In Experiment 1, participants listened to disyllabic English nonsense words with initial stress
(N = 24 items × 6 times); while, in Experiment 2, they listened to the same items embedded
in different MC carrier sentences (N = 24 items × 6 carrier sentences). They were asked to
choose the tone that sounded most natural for the target syllable. All four MC tones were
provided in the form of MC tone markers.
The results from the two studies can be summarized as follows: (i) The overall adaptation
pattern is HH>HL>MH>L [“>” = more likely]. This is consistent with the pattern found in Wu
C.’s (2006) loanword corpus; (ii) The experimental results also show that the tone distribution
is not constrained by syllable onset type as has been claimed previously. For all three types
of onsets, [-asp]/[+asp]/[son], HH was the most preferred tone. The discrepancy of source
words onsets’ influence on tonal adaptation between the previous corpus results with current
experiment study follows Silverman (1992) and Yip (1993)’s model of loanword phonology,
suggesting that the online adaptation of foreign nonsense words is in the first perception
scansion stage, compared with established loanwords, which are the output of the second,
phonological operation stage; (iii)The experimental results also reveal that the participants’

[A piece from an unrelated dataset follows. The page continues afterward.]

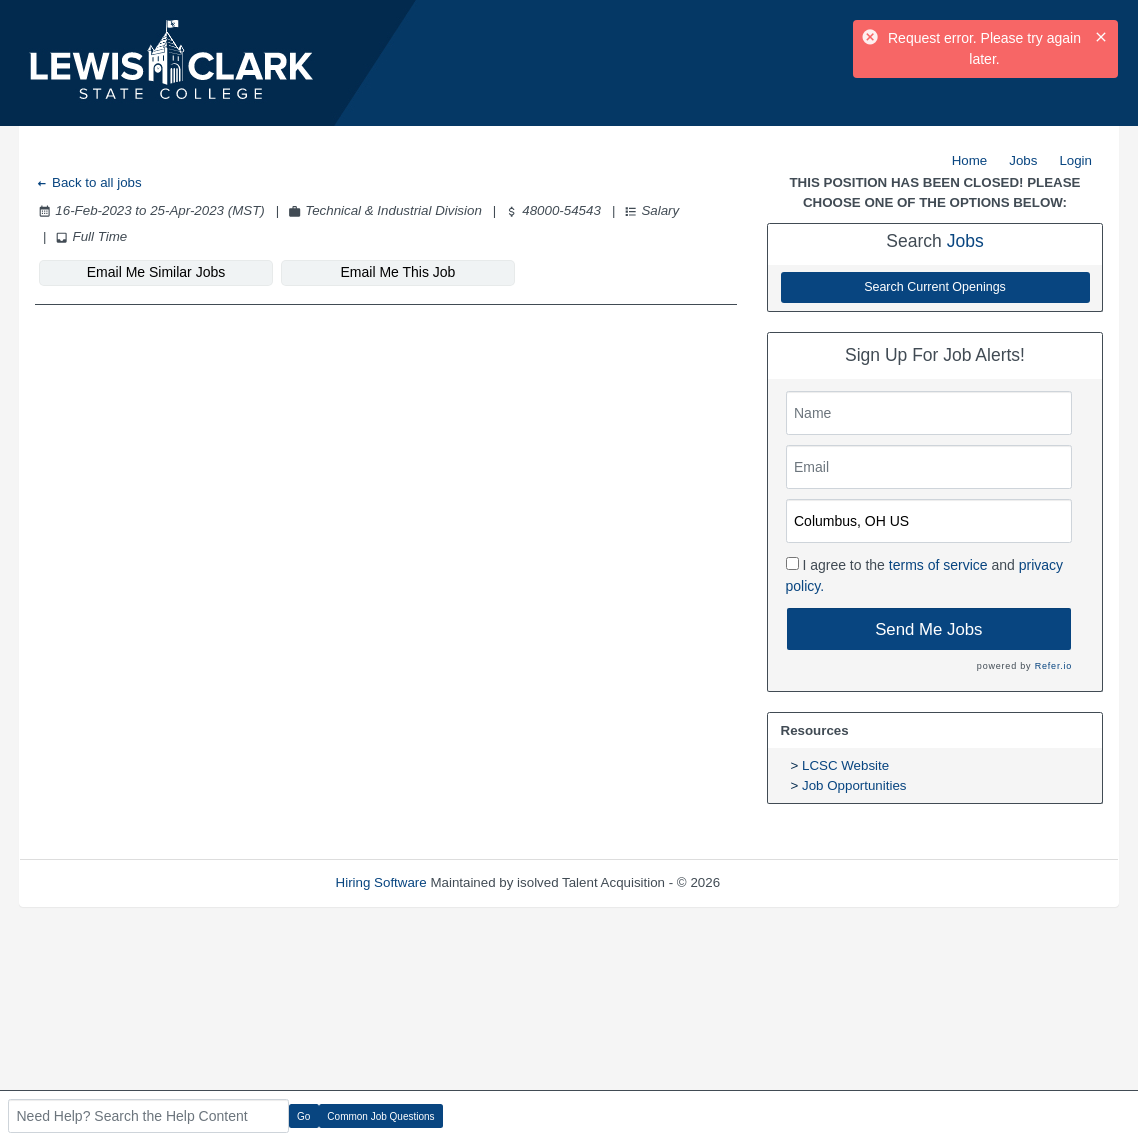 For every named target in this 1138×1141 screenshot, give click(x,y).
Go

knowledge of English affects tonal adaptation patters: the monolinguals were more variable
in tonal preference, while the bilinguals were more likely to choose HH. We propose that the
bilinguals are more familiar with the fact that English stressed syllables have higher pitch,
and are thus more sensitive to the high pitch on the stressed vowel in the target syllable. As a
result, they prefer to identify the stressed vowel in the target syllable with HH, which is
acoustically the most similar tone. In contrast, the monolingual patterns appear to be
consistent with the MC tone frequency suggesting that the monolinguals depended on the
tonal frequencies in the absence of knowledge about English pitch in stressed vowel.
We suggest that there is a difference in the patterns that are observed in established
loanwords with settled orthography in MC and those that are observed in online adaptation
tasks. Perhaps, established loanwords go through more nativization/standardization
processes after the initial adaptation. Furthermore, we show that bilinguals are more
sensitive to the phonetic characteristics of the source words than monolinguals suggesting
that one needs to carefully evaluate how particular loanwords have entered the language
before attempting to propose an account for them.